Getting Data In

Mulltiline XML extraction...

Path Finder

So I have an xml formatted log added as a source, sourcetype'd as WSE_audit, and I'm trying to get it to basically split on the "event" element and do field extraction on each event. Here's some sample data:

<event rev="1.2">
<date>2010-05-12-15:17:27.279-07:00I-----</date>
<outcome status="0">0</outcome>
<originator blade="webseald" instance="clogin">
<component rev="1.4">authn</component>
<event_id>117</event_id>
<action>0</action>
<location>myhostname</location>
</originator>
<target resource="5">
<object></object>
</target>
<data>
<audit event="Start"/> </data>
</event>

in props.conf:

[WSE_audit]
LINE_BREAKER = .*(\<event\s+[^\>]*\>)
SHOULD_LINEMERGE = false
REPORT-wseaudit = xml-extr

in transforms.conf:

[xml-extr]
REGEX = \<(\w+)\>([^\<]+)\<\1\>
FORMAT = $1::$2
MV_ADD = true
REPEAT_MATCH = true

When I have these in place, these events simply never show up.

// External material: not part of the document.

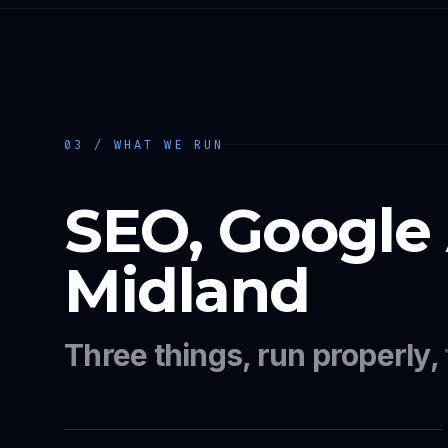
03 / WHAT WE RUN
SEO, Google
Midland
Three things, run properly,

I take them out, and the events start coming in. I've been staring at it for a while, and am sure I'm missing something stupid... What am I missing here?

Tags (1)
1 Solution

Splunk Employee
Splunk Employee

Your LINE_BREAKER is not a good regex to use. In particular, it's a bad idea to have it start with a .* greedy match, because basically it will go all they way ahead to the end of the entire input stream (up to the limit if there is one), and only then backtrack to the last <event before the end.

So you could just drop the .* from the regex.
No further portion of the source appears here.